И опять он писал запрос за запросом и, изловчившись, не раз получал слово в рейхстаге для «справки» или «к порядку голосования» и использовал это слово для нового запроса. Он бил в одну точку, и в конце концов правительство, больше всего не желавшее, чтобы запросы Либкнехта доводились до сведения общественности, нашло-таки способ лишить его возможности выступать» Ради этого были специально изменены правила выступления депутатов; по новым правилам запросы могли подаваться только группой не менее пятнадцати человек; а так как Либкнехт не принадлежал больше ни к какой фракции, его запросы могли теперь вполне законно не приниматься.

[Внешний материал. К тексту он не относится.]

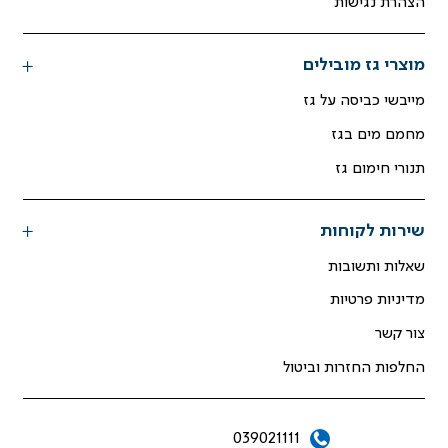
הצהרת נגישות
מוצרי גז מובילים
מייבשי כביסה על גז
מחמם מים בגז
תנורי חימום גז
שירות לקוחות
שאלות ותשובות
מדיניות פרטיות
צור קשר
החלפות החזרות וביטול
039021111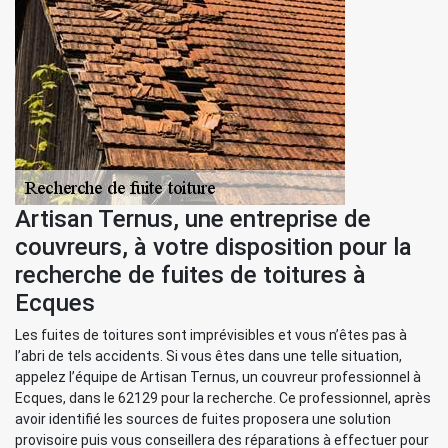
Artisan Ternus, une entreprise de
couvreurs, à votre disposition pour la
recherche de fuites de toitures à
Ecques
Les fuites de toitures sont imprévisibles et vous n’êtes pas à
l’abri de tels accidents. Si vous êtes dans une telle situation,
appelez l’équipe de Artisan Ternus, un couvreur professionnel à
Ecques, dans le 62129 pour la recherche. Ce professionnel, après
avoir identifié les sources de fuites proposera une solution
provisoire puis vous conseillera des réparations à effectuer pour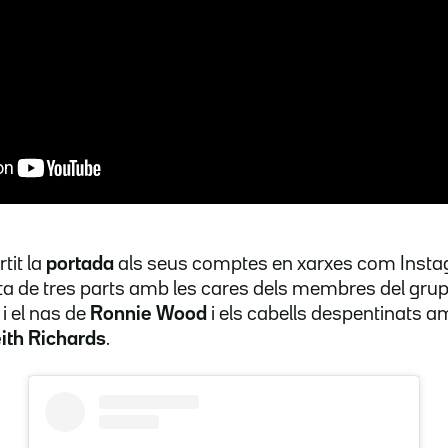
it la
portada
als seus comptes en xarxes com Inst
 de tres parts amb les cares dels membres del grup: 
s i el nas de
Ronnie Wood
i els cabells despentinats 
ith Richards
.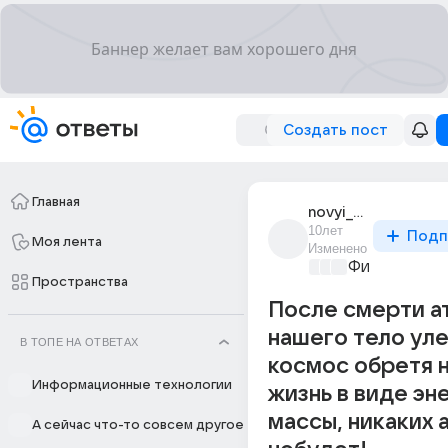
Создать пост
Главная
novyi_god_365
10лет
Подп
Моя лента
Изменено
Философски
Пространства
После смерти а
нашего тело уле
В ТОПЕ НА ОТВЕТАХ
космос обретя 
Информационные технологии
жизнь в виде эн
массы, никаких 
А сейчас что-то совсем другое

Не бездействовало и правление социал-демократической партии. Нарушая устав, правление исключало из фракции рейхстага каждого, кто хоть в самой малости сбивался с ноги в патриотическом марше социал-демократии. Контроль над газетой «Форвертс», где изредка продолжали печатать оппозиционные материалы, принял неприличные размеры — газете попросту затыкали рот. Увольняли редакторов партийных газет, осмелившихся публиковать неугодные правлению партии материалы. Увольняли совершенно хулиганским способом: поручали дворнику выталкивать редакторов из их кабинетов на улицу; дворники, находившиеся-на жалованье у полиции, охотно выполняли это.

«Правление не знает границ в своей беспощадности, — писал Либкнехт в политическом письме «Союза Спартака» № 19, — ответить на это можно только втрое большей беспощадностью. Оставаться сейчас в оборонительной оппозиции — значит капитулировать. Помочь может только решительное наступление. Отказ от уплаты членских взносов — во г то и сегодня действенное средство, которым можно обезвредить Шейдемана и Эберта… Правление стало на путь применения силы, и, только применяя силу, можно его одолеть. Удар на удар, сила против силы…

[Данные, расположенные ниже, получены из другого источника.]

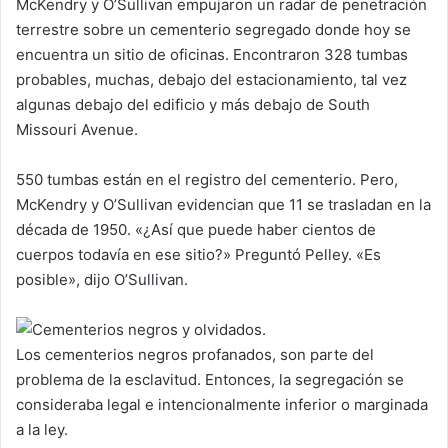
McKendry y O’Sullivan empujaron un radar de penetración
terrestre sobre un cementerio segregado donde hoy se
encuentra un sitio de oficinas. Encontraron 328 tumbas
probables, muchas, debajo del estacionamiento, tal vez
algunas debajo del edificio y más debajo de South
Missouri Avenue.
550 tumbas están en el registro del cementerio. Pero,
McKendry y O’Sullivan evidencian que 11 se trasladan en la
década de 1950. «¿Así que puede haber cientos de
cuerpos todavía en ese sitio?» Preguntó Pelley. «Es
posible», dijo O’Sullivan.
Los cementerios negros profanados, son parte del
problema de la esclavitud. Entonces, la segregación se
consideraba legal e intencionalmente inferior o marginada
a la ley.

Смысл заключается в том, чтобы закрыть предательским инстанциям доступ к партийным деньгам, поступающим в наши организации. Эти средства нужно изъять не у партии, а у тех инстанций, которые, систематически пренебрегая своим долгом, используют их против партии, отнимают их у партии, у борьбы за социализм…

Выбора нет: либо спасение, либо гибель партии…все наши силы отдадим партии, отдадим социализму. Но этой партийной системе, этим предательским партийным инстанциям — ни одного человека, ни одного гроша: борьба не на жизнь, а на смерть.

И кто в этой борьбе не с нами, тот против нас».

Вот так заговорили левые, борясь против «узурпаторов партийных постов». И — чего не было в начале войны — многие местные организации открыто становились на сторону спартаковцев. Авторитет Шейдемана и его дружков явно мерк; сиянье «патриотизма», защиты отечества, на котором они строили свою славу в первые месяцы войны, уже не ослепляло — многие социал-демократы, многие пролетарии прозрели при мрачном свете военной трагедии. Пе имея возможности расправиться с Либкнехтом по линии партийной, не имея возможности лишить его печатного голоса, фракция мечтала вовсе лишить его парламентских выступлений. Все труднее становилось Либкнехту использовать трибуну рейхстага для пропаганды — военная цензура перестала выпускать публикацию его речей, ему больше не давали слова «по вопросам регламента».

От него избавлялись любыми путями, и, предвидя, что недалеко то время, когда его физически уберут с дороги — упрячут в крепость или в тюрьму; понимая, что найдут возможность вовсе заткнуть ему рот в парламенте, он изощрялся как мог, придумывая, каким бы образом на предстоящем, очень важном заседании рейхстага высказать то, что он хотел и должен был сказать.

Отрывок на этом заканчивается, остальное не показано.